CCA Conference Keynote Speaker

Lindhout had ventured to Somalia as a freelance journalist. She wanted to research a story on the millions of people who had been impacted by two decades of war. Once there she met up with her Australian friend and photographer Nigel Brennan. She told the audience that it’s easy in your 20s to think nothing bad is going to happen to you. After all she had already ventured to some of the most dangerous countries in the world, like Afghanistan and Iraq.

But in Somalia "there was a sense of anarchy in this country that I had never seen before."

It was on Aug. 23, 2008 that she and Brennan were kidnapped by masked gunman after the car they were travelling in was forced off the road.

"I could tell that they were young," she said of her captors. "We never knew day to day what was going to happen."

Not long into her captivity she and Brennan were separated and "all of a sudden, just like that, I was alone. My biggest fear was losing my mind. Insanity.

"The sexual abuse started almost immediately after Nigel was taken out of the room."

At about the five month point in their captivity, Brennan thought up a plan to escape through a small window in the bathroom that had been blocked off with bricks and bars. Between bathroom stops, both he and Lindhout would use a nail clipper to dig a hole.

Eventually the day came where they both escaped. They ran towards a mosque, their captors at this point realizing they were gone and catching up quickly behind them.

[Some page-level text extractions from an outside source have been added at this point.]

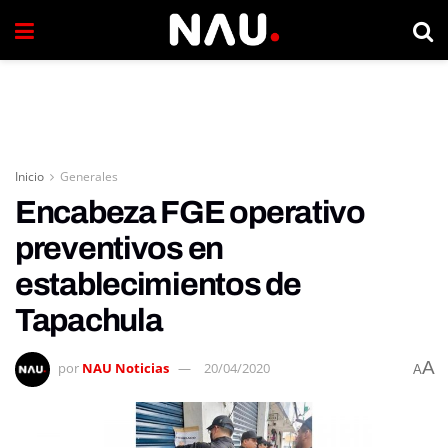
Inicio
Generales
Encabeza FGE operativo
preventivos en
establecimientos de
Tapachula
A
por
NAU Noticias
20/04/2020
A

When they entered the mosque it was filled with about 200 Somali men, Lindhout said, among them, however, was an older woman. It was the first woman Lindhout had seen in months.

Her captors at this point were already in the mosque.

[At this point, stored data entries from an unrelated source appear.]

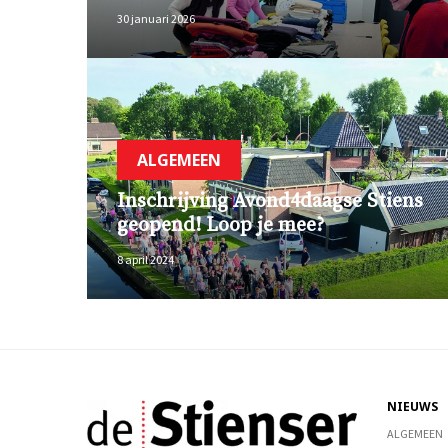
30 januari 2026
ALGEMEEN
Inschrijving Avond4daagse Stiens
geopend! Loop je mee?
8 april 2024
NIEUWS
ALGEMEEN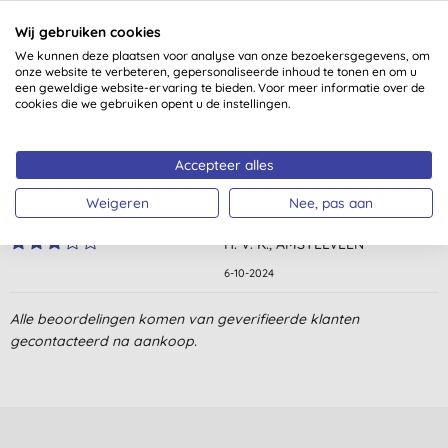
Wij gebruiken cookies
We kunnen deze plaatsen voor analyse van onze bezoekersgegevens, om
onze website te verbeteren, gepersonaliseerde inhoud te tonen en om u
Klantbeoordelingen
een geweldige website-ervaring te bieden. Voor meer informatie over de
cookies die we gebruiken opent u de instellingen.
3,0
van 5 (
1
beoordeling
)
Accepteer alles
Ik weet niet of het werkt want ik gebruik het nog maar twee
dagen, maar het heeft een hele aparte geur, dus ik vraag me af
Weigeren
Nee, pas aan
of het nog wel goed is?
H. V. K., AMSTELVEEN
6-10-2024
Alle beoordelingen komen van geverifieerde klanten
gecontacteerd na aankoop.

"She was begging them to let us go," she recalled. "This woman did not give up."

She pleaded for their rescue, clinging to Lindhout as the men dragged her out of the mosque.

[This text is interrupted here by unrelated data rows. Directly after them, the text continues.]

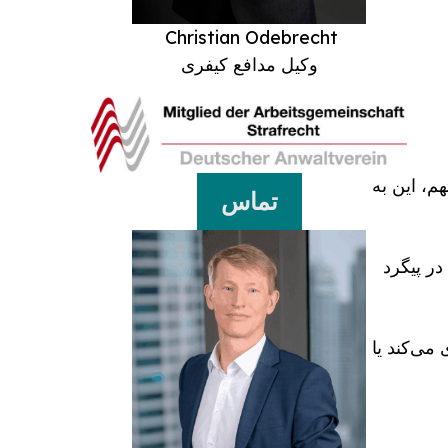
Christian Odebrecht
وکیل مدافع کیفری
م، این به
تماس
در پیگرد
می‌کند یا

Not long after, when Lindhout was outside of the mosque, she heard a gunshot.

"I still don’t know what happened," she told the audience through her tears.

From there her captivity became much worse. That’s when she was forced into that dark, windowless room and chained. That’s when she almost gave up hope.

"Believe me I thought about my choices. I had been naïve in so many ways," she said.

But on Nov. 25, 2009 Lindhout and Brennen were rescued. Their families had been raising money to save them. It cost $1.2 million for their lives.

Lindhout spent weeks in the hospital before returning home to Alberta. She said she still suffers from post-traumatic stress disorder and sees therapists for help.

"For my own good I still strive to feel some sort of compassion for those guys," she said. "Many days I don’t get there. Every day I want it. Every day I choose it. It becomes easier over time."

Since her release, she has become an advocate for the people of Somalia. Just four months after coming home she founded the Global Enrichment Foundation to ignite leadership in Somalia through education and economic initiatives. She returned to Somalia to lead famine relief efforts in 2011.

Lindhout also co-authored a memoir with Sara Corbett entitled A House In The Sky, which is a New York Times bestseller and now dedicates her time to humanitarian and public speaking efforts.

"I’m so grateful for so many things today. I’ve been given a really rare gift, a second chance at life," she said.